Non è interessata solo la Valchiusella, area da cui è partito l’allarme, dalla malattia infettiva della lingua blu che colpisce gli allevamenti ovini, caprini e bovini, con conseguenze quasi sempre mortali sulle pecore che uccide nell’80% dei casi. In queste ore emergono nuovi casi in Canavese segnalati dalla fascia eporediese attorno a Settimo Vittone, e focolai anche nel Chivassese.

Corre veloce la Febbre catarrale degli ovini o Blue tongue, come si chiama la malattia infettiva non contagiosa (inoffensiva per l’uomo) nota in gergo come “lingua blu” dalle cianosi localizzate che si osservano negli esemplari più gravi. È evidente che ad essere a rischio sia di fatto la zootecnia che si pratica sulle colline del Canavese, fino a 1200-1300 metri di quota a causa delle condizioni climatiche particolarmente torride, un po’ come sta accadendo in Val di Susa.

L’estate mai tanto calda e umida come quest’anno crea l’habitat ideale al proliferare del moscerino responsabile della diffusione del virus. Attorno a Ferragosto la Regione è corsa ai ripari allertando i Servizi veterinari delle Asl, e registrando nove casi accertati in altre zone del Torinese e dell’Astigiano. Mentre giovedì scorso, all’Asl/To4 di casi accertati ne risultavano già 15. «Abbiamo riscontrato questo serio problema su tutta la zona pedemontana – osserva il presidente Coldiretti Torino Bruno Mecca Cici –. E abbiamo chiesto un incontro in Regione affinché ci dia una mano innanzitutto a recuperare il vaccino, perché comunque siamo di fronte a un ceppo particolare che in Italia non c'era: arriva dalla Francia».

La vaccinazione dei capi è su base volontaria ed è pure cara, costando dai 7 agli 8 euro a capo.

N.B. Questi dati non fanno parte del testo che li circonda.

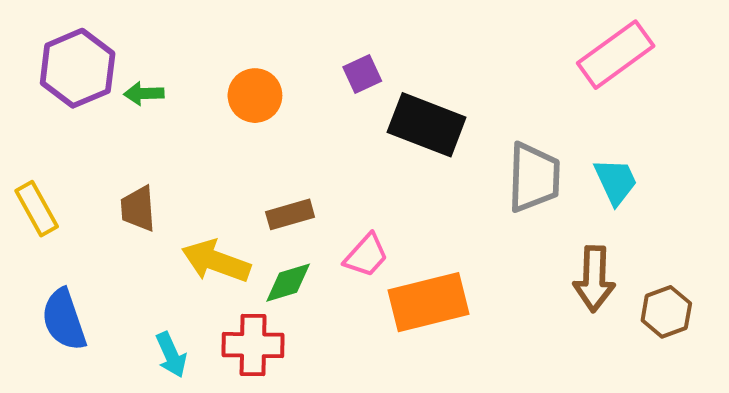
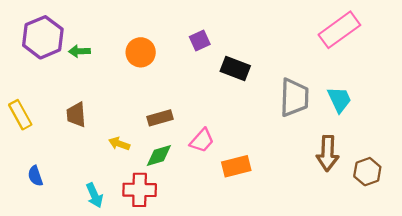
black rectangle: (427, 125) -> (235, 68), size x0.7
yellow arrow: (216, 261) -> (119, 144), size x0.6
orange rectangle: (428, 302) -> (236, 166), size x0.7
blue semicircle: (64, 320) -> (35, 176), size x0.6

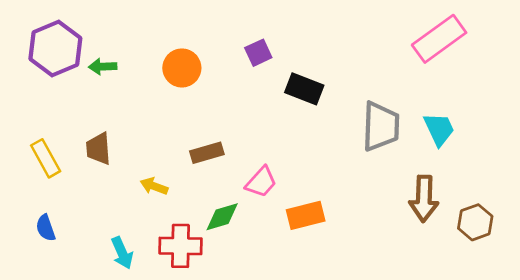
yellow rectangle: (20, 115) -> (46, 158), moved
green diamond: (159, 155) -> (222, 217), moved

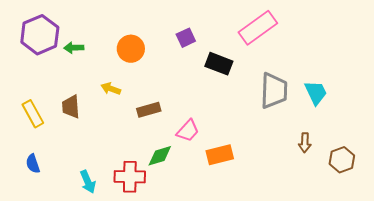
pink rectangle: (439, 39) -> (258, 28), moved
yellow arrow: (154, 186) -> (111, 89), moved
brown arrow: (424, 199) -> (305, 143), size x0.6

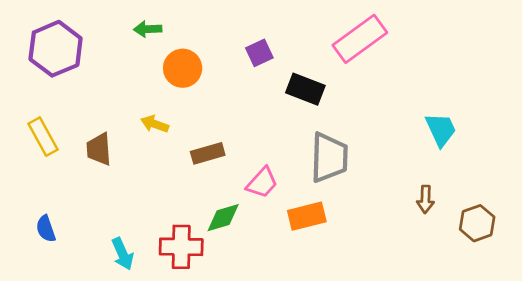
green arrow: (74, 48) -> (148, 29), moved
gray trapezoid: (274, 91) -> (329, 158), moved
yellow rectangle: (33, 114) -> (43, 137), moved

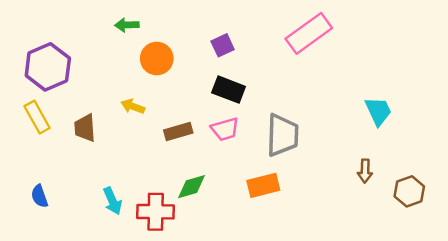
purple hexagon: (56, 49) -> (48, 67), moved
black rectangle: (305, 89) -> (229, 90), moved
pink trapezoid: (262, 183) -> (225, 129), moved, turned 32
cyan arrow: (123, 254) -> (112, 201), moved

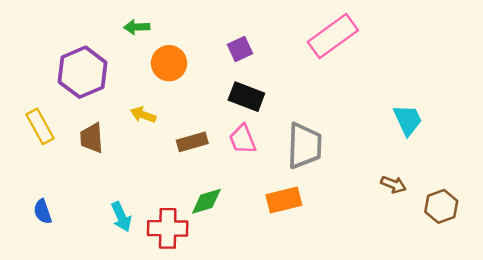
purple hexagon: (48, 67) -> (83, 72), moved
pink trapezoid: (225, 129) -> (243, 139), turned 84
brown arrow: (365, 171) -> (394, 184), turned -70

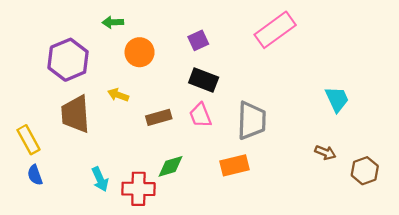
yellow rectangle: (40, 126) -> (29, 140), moved
brown trapezoid: (92, 138) -> (75, 114), size x1.5

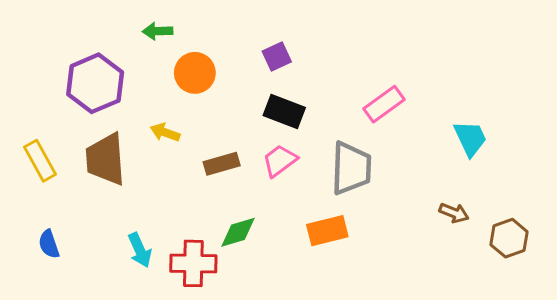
pink rectangle: (275, 30) -> (384, 104), moved, size x0.7
pink trapezoid: (200, 115) -> (280, 161), turned 75
yellow rectangle: (29, 140) -> (40, 161), moved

Il che non incentiva gli allevatori ad attivare le procedure, ma questo vuole dire non porre un limite ai contagi. La prevenzione ai fini del contenimento è almeno un basilare punto di partenza. Da Confagricoltura Torino insiste su questo aspetto il vice direttore Gabriele Busso: «Bisogna che gli allevatori tengano gli animali al chiuso, quindi evitare se possibile il pascolamento, anche se non hanno capi sospetti, e puliscano gli allevamenti con estrema cura: sono misure essenziali che tengono conto del fatto che la trasmissione viene veicolata da un moscerino, quindi risulta poco controllabile».

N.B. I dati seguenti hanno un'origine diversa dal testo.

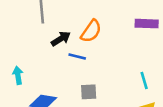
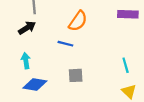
black arrow: (61, 39) -> (27, 28), moved
cyan arrow: (18, 75) -> (26, 61), moved

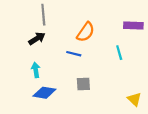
cyan line: (126, 65) -> (119, 53), moved

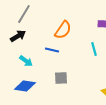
gray line: (43, 15) -> (24, 14), turned 36
cyan arrow: (36, 70) -> (26, 61), moved, turned 136

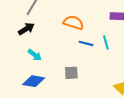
orange semicircle: (63, 30) -> (73, 23), turned -108
blue line: (52, 50) -> (86, 43), moved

Se non ci sono sintomi, «30 giorni dopo la vaccinazione, da chiedersi ai veterinari abilitati, è possibile la commercializzazione di carne e di prodotti derivati, se invece l’allevamento presenta sintomi vanno fatti decorrere 60 giorni. L’importante è che tra i consumatori non si crei la psicosi, che non ha assolutamente senso». Che per il consumatore non sussistano siano pericoli diretti o indiretti dati dal consumo di carne e derivati del latte lo ha chiarito a caratteri cubitali anche l’Asl/To4 dando la parola al Servizio veterinario Area A Sanità animale.

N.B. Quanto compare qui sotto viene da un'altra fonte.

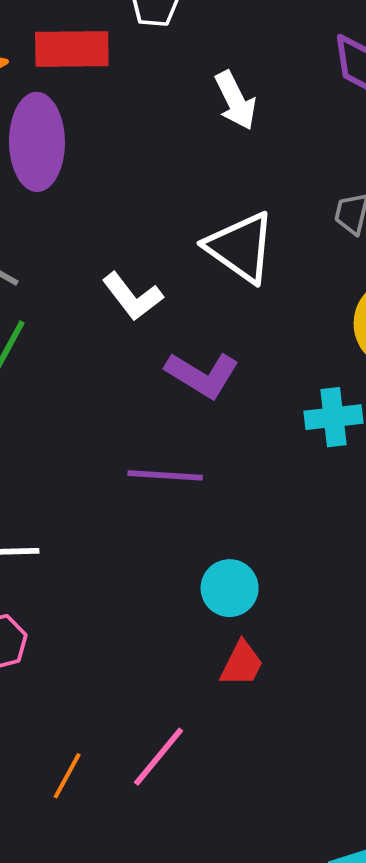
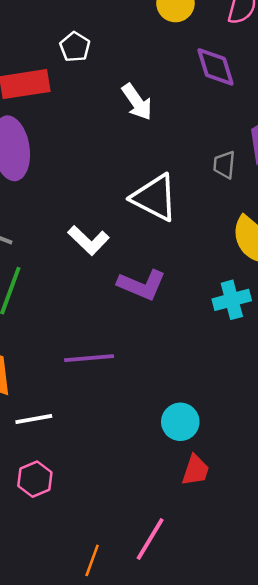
purple line: (165, 475) -> (89, 358), moved

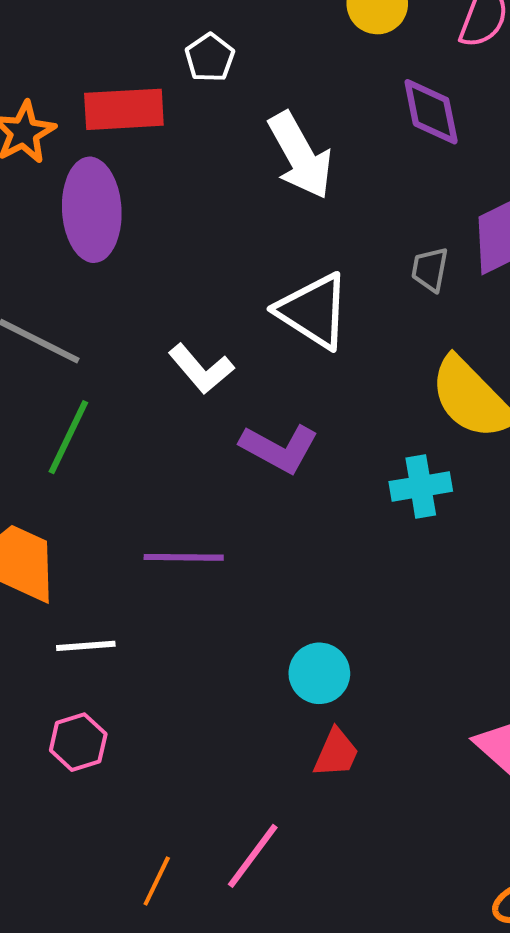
white arrow: (137, 102) -> (300, 155), size x1.4

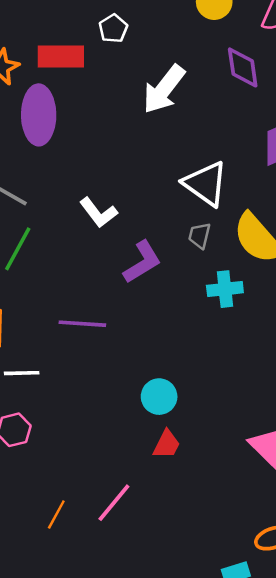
white arrow: (300, 155) -> (164, 89), turned 64
gray trapezoid: (430, 269) -> (200, 236), moved
white triangle: (313, 311) -> (206, 184), moved
purple L-shape: (279, 448) -> (142, 262), turned -63

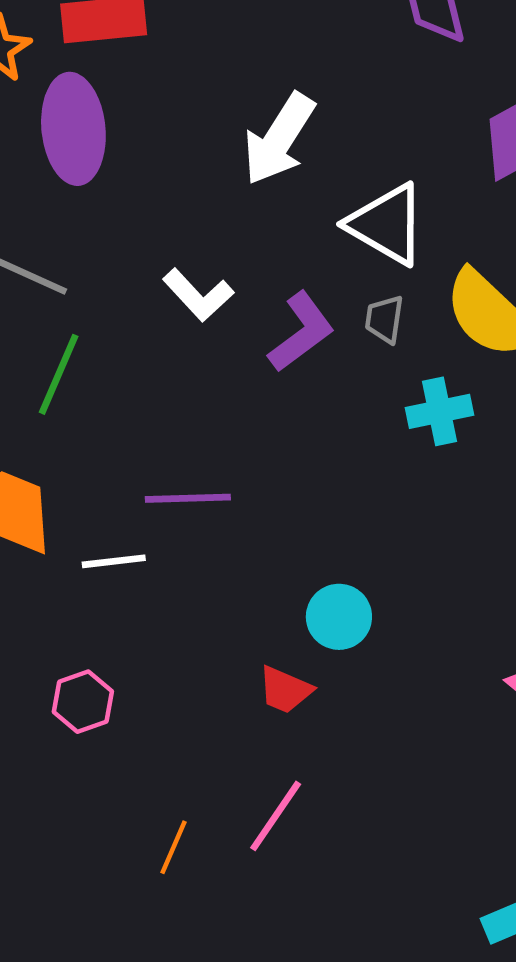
white arrow: (164, 89) -> (279, 139), moved
purple L-shape: (142, 262) -> (301, 332), moved
white line: (22, 373) -> (114, 561), moved
red trapezoid: (167, 444) -> (285, 690), moved, turned 92

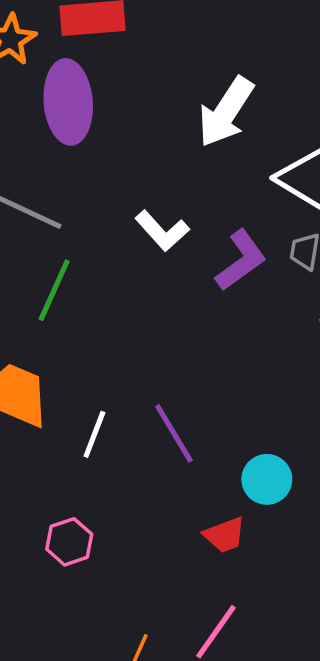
purple line: (188, 498) -> (174, 433), moved, turned 60
white line: (114, 561) -> (94, 434), turned -63
red trapezoid: (285, 690) -> (225, 535), turned -45

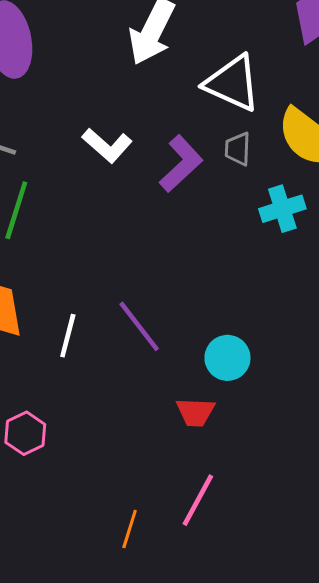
red trapezoid: (225, 535) -> (195, 412), turned 30
pink hexagon: (69, 542) -> (25, 433), moved

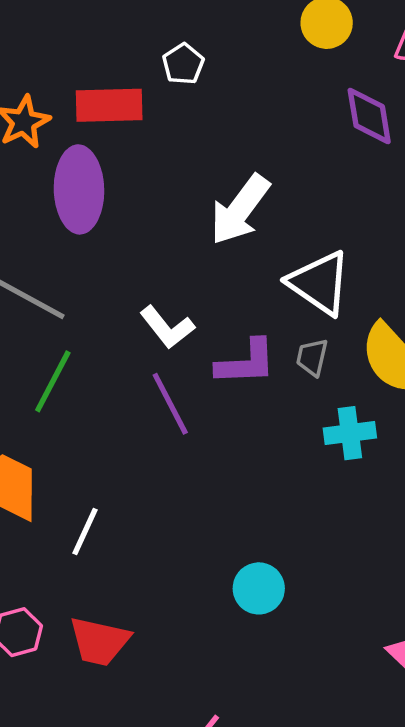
purple L-shape: (181, 164) -> (246, 362), turned 30
purple line: (139, 326) -> (170, 404), moved
red trapezoid: (195, 412) -> (99, 641), moved, size x1.4

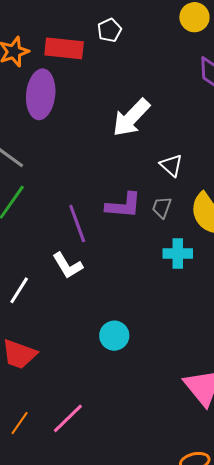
white triangle: (319, 283) -> (171, 165), size x0.6
white L-shape: (167, 327) -> (68, 266), moved

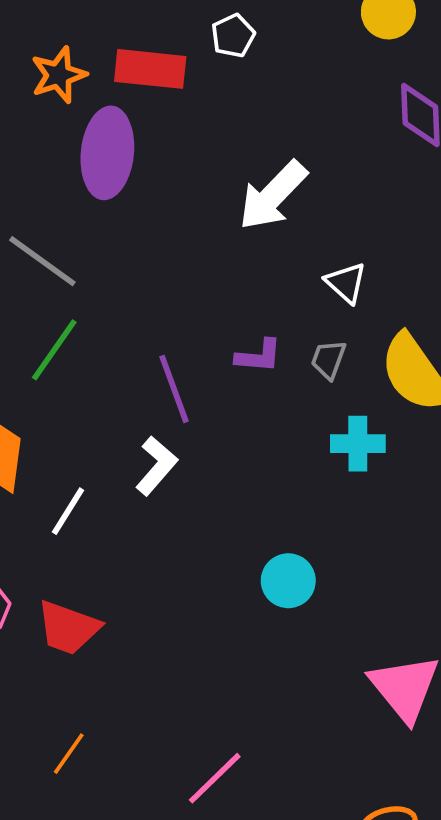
purple L-shape: (123, 205) -> (259, 356), size x0.7
white L-shape: (68, 266) -> (156, 466), turned -108
cyan circle: (114, 336) -> (288, 581), moved
pink line: (68, 418) -> (215, 778), moved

«La Bluetongue non è trasmissibile all’uomo e non comporta alcun problema di sicurezza degli alimenti. La profilassi consiste nel trattamento di tutti gli animali dell’allevamento con prodotti insettorepellenti. È poi necessaria l’igiene delle strutture a cui deve seguire l’utilizzo di prodotti insetticidi e il mantenimento degli animali all’interno di strutture chiuse affinché siano meno esposti alle punture degli insetti. Al momento è prevista la vaccinazione, su base volontaria, di tutti i capi delle specie sensibili, limitatamente alle aziende sede di focolaio e limitrofe».